Question

x mg of pure HCl was used to make an aqueous solution. 25.0 mL of 0.1 M Ba(OH)₂ solution is used when the HCl solution was titrated against it. The numerical value of x is_______ × 10⁻¹. (Nearest integer) Given: Molar mass of HCl and Ba(OH)₂ are 36.5 and 171.0 g mol⁻¹ respectively.}

Hint:

$Ba(OH)_2$ is a diacidic base.
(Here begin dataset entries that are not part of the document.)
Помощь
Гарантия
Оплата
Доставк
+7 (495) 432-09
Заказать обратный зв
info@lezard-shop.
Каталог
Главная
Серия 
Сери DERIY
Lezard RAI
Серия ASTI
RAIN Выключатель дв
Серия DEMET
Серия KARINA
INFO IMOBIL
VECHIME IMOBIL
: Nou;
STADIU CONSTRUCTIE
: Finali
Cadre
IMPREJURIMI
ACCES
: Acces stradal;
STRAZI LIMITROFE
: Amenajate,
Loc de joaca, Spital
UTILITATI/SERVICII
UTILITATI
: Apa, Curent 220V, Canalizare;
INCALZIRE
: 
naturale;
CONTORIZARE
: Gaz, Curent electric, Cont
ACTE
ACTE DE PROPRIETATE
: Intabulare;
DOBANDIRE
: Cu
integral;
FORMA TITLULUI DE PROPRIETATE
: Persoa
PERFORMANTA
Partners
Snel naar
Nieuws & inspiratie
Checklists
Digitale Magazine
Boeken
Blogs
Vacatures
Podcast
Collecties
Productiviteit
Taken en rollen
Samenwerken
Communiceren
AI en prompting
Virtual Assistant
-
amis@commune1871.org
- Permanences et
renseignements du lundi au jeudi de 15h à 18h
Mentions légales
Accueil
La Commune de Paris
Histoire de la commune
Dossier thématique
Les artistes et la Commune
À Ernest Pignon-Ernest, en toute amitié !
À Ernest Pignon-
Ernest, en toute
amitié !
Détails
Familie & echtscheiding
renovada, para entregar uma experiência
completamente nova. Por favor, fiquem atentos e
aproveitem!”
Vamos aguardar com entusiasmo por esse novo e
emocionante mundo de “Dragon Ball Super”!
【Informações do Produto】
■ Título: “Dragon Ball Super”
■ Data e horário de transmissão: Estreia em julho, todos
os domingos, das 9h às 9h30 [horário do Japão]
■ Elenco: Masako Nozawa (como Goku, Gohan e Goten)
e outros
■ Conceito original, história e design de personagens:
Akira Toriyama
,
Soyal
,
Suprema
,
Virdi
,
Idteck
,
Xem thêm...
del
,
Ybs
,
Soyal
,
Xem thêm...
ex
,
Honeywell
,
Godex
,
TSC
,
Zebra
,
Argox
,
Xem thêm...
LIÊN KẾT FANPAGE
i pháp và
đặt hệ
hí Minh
Always multiply its molarity by 2 to get the normality (equivalents) because it releases 2 $OH^-$ ions per molecule.

Answer 1

Correct Answer: 1825

Step 1: Understanding the Concept:
In a titration, the equivalents of acid must equal the equivalents of base at the end point.
Step 2: Detailed Explanation:
Equivalents of $Ba(OH)_2 = \text{Molarity} \times \text{Volume (L)} \times n\text{-factor}$ $n\text{-factor for } Ba(OH)_2 = 2$. Equivalents of $Ba(OH)_2 = 0.1 \times 0.025 \times 2 = 0.005 \text{ eq}$. Equivalents of $HCl = \text{Equivalents of } Ba(OH)_2 = 0.005$. Since $n\text{-factor for } HCl = 1$, Moles of $HCl = 0.005 \text{ mol}$.
Step 3: Calculating Mass:
Mass of $HCl = \text{Moles} \times \text{Molar mass}$ Mass $= 0.005 \times 36.5 = 0.1825 \text{ g}$. In mg: $0.1825 \times 1000 = 182.5 \text{ mg}$. To express as $x \times 10^{-1}$: $1825 \times 10^{-1} \text{ mg}$. $x = 1825$.
Step 4: Final Answer:
The value of x is 1825.